I’ve got an easy weeknight dinner for you today!
Theme of January: easy, healthy(ish!), stuff that can be prepped ahead, and everything is going to be super tasty (obviously).
Oh, and colorful! Lots of color to get us through the winter.
It’s feeling a little extra dreary right now isn’t it? That January feeling. We made fires all weekend, cozied up and started The Crown, mapped out some work goals, started dreaming up trips for the new year, and took it easy for the most part. It feels good to be back to “normal” (whatever that really means?) and just get back into a routine of some sort.
I’m sure that routine will change with any given week, but having the weekend to chill out and do one final holiday unwind is always necessary for me!
So we’re back in it! And we’re eating zoodles. Even though it may be extra dreary, I know we’re trying to all eat a little better right now.
We eat chicken pretty regularly each week. I try to switch it up every time we make it so we don’t get bored too easily, but one of my favorite ways will always be with a little bit of lemon, garlic and oregano. Simple and versatile!
Throw it on a salad, with a bowl of pasta or roasted veggies, or zoodle your heart out like I did. It’s a good dinner idea for those nights when you’re standing in front of the fridge not totallllly sure what to eat.
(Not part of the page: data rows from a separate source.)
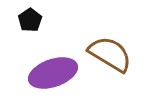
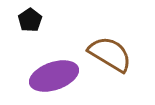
purple ellipse: moved 1 px right, 3 px down
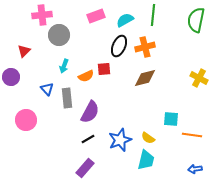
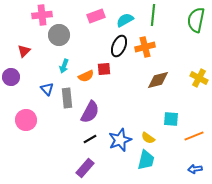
brown diamond: moved 13 px right, 2 px down
orange line: moved 2 px right, 1 px down; rotated 30 degrees counterclockwise
black line: moved 2 px right
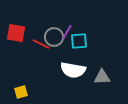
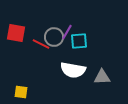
yellow square: rotated 24 degrees clockwise
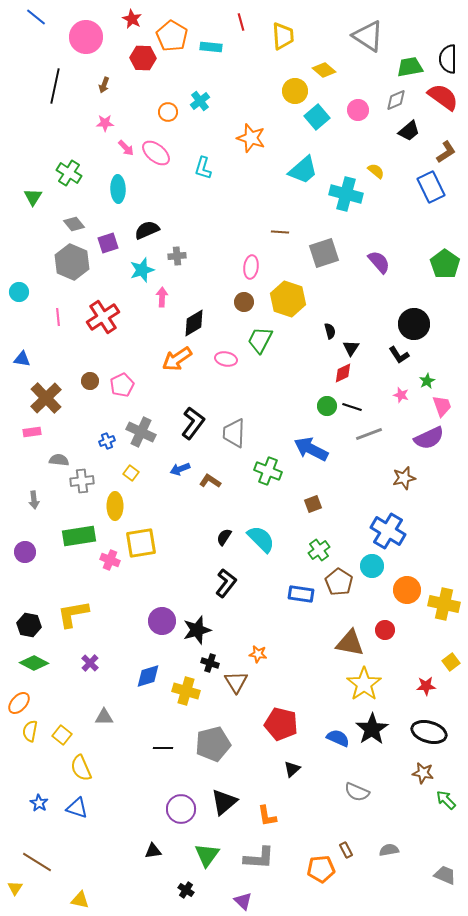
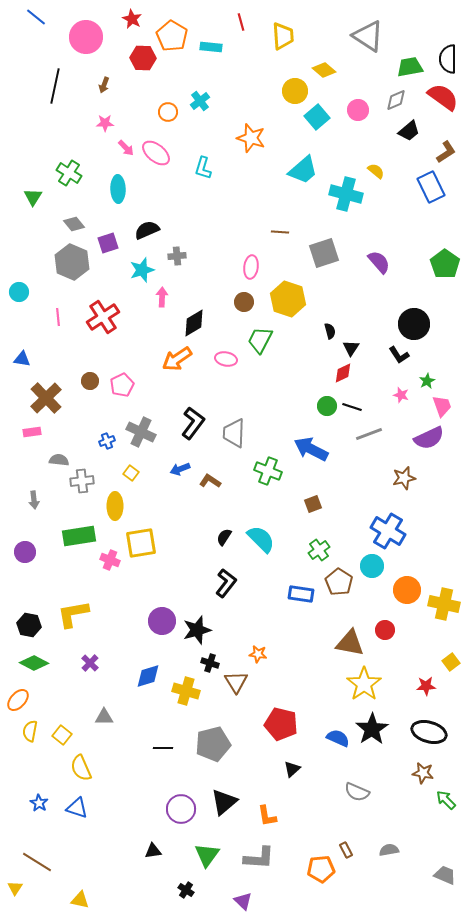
orange ellipse at (19, 703): moved 1 px left, 3 px up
Squeeze some lemons up, add a healthy glug of wine and garlic to a pan, and season the heck out of that chicken.
Then head over to the couch before you cook up those zoodles and sneak in another episode of The Crown. Obviously we’re not to trying to overcomplicate things in winter.
- 3 tablespoons olive oil
- 3 cloves garlic, minced
- ¼ cup dry white wine
- 2 pounds chicken breast
- 2 teaspoons dried oregano
- 1 teaspoon red pepper flakes
- Salt and pepper
- 2 lemons
- 4 zucchinis, ends removed and spiralized
- Optional: capers, fresh parsley
- Preheat the oven to 400 degrees F. Lightly spray a small baking dish with oil and set aside.
- In a small saucepan, heat the olive oil over medium heat. Add the garlic and cook for a minute, then add the wine, lemon juice and a teaspoon of the oregano and the red pepper flakes. Transfer the mixture to the prepared baking dish.
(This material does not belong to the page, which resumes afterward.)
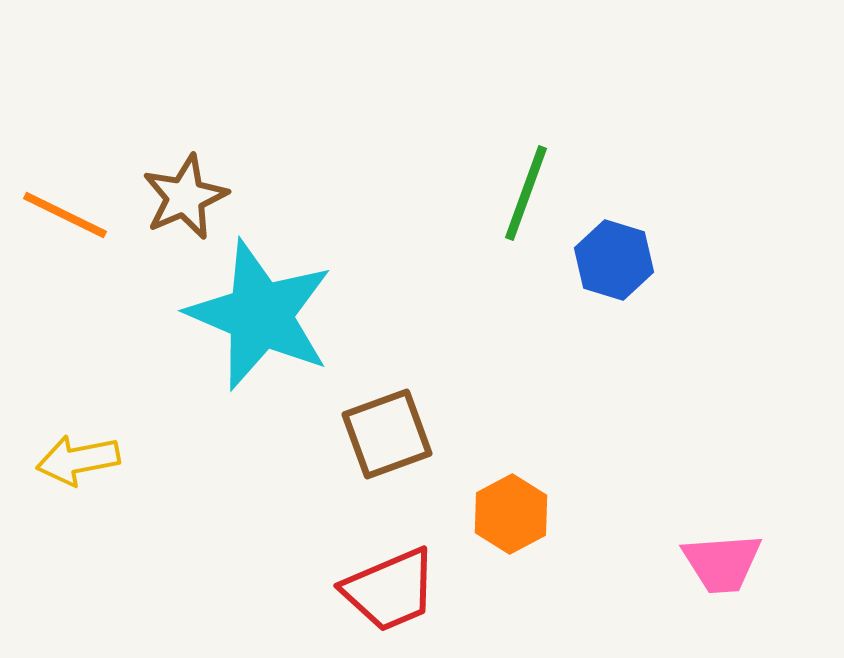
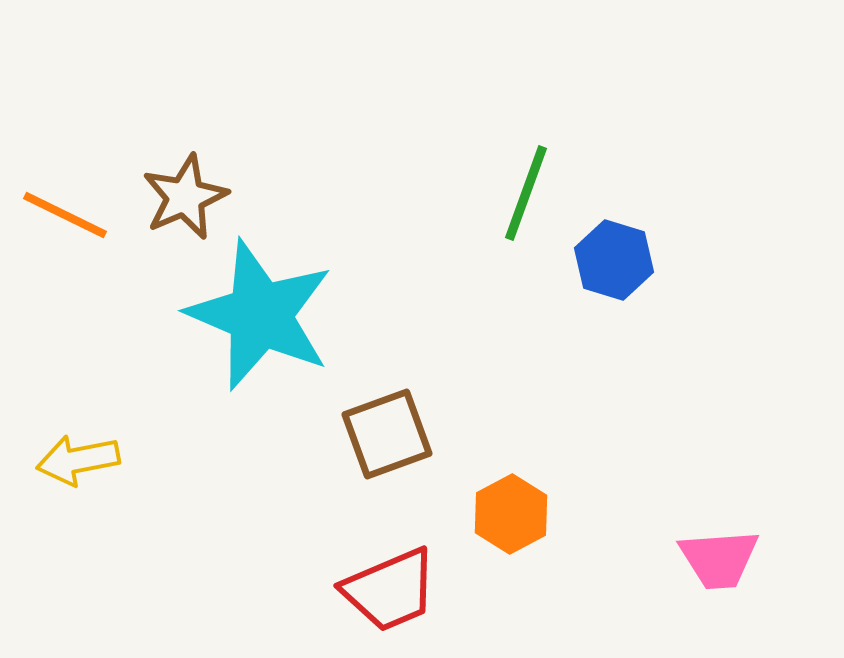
pink trapezoid: moved 3 px left, 4 px up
- Season the chicken breasts with the remaining oregano and salt and pepper. Add the chicken breasts to the baking dish, add a few slices of lemon around. Cover the dish and bake 30-35 minutes, until the chicken is cooked through all the way.
- When the chicken is done, heat a large skillet over medium heat. Add a tablespoon of olive oil, then add the zucchini noodles to the pan. Season well with salt and a little bit of pepper and cook for 1-2 minutes. I like my zoodles to have a crunch on them so I don't like cooking them for too long!
- Arrange zoodles on a large platter and place chicken breasts over top. If desired, pour a little bit of the leftover lemon juice mixture from the baking dish over top. Season with a pinch of salt, pepper, and red pepper flakes, and fresh parsley and capers (if desired) and enjoy immediately!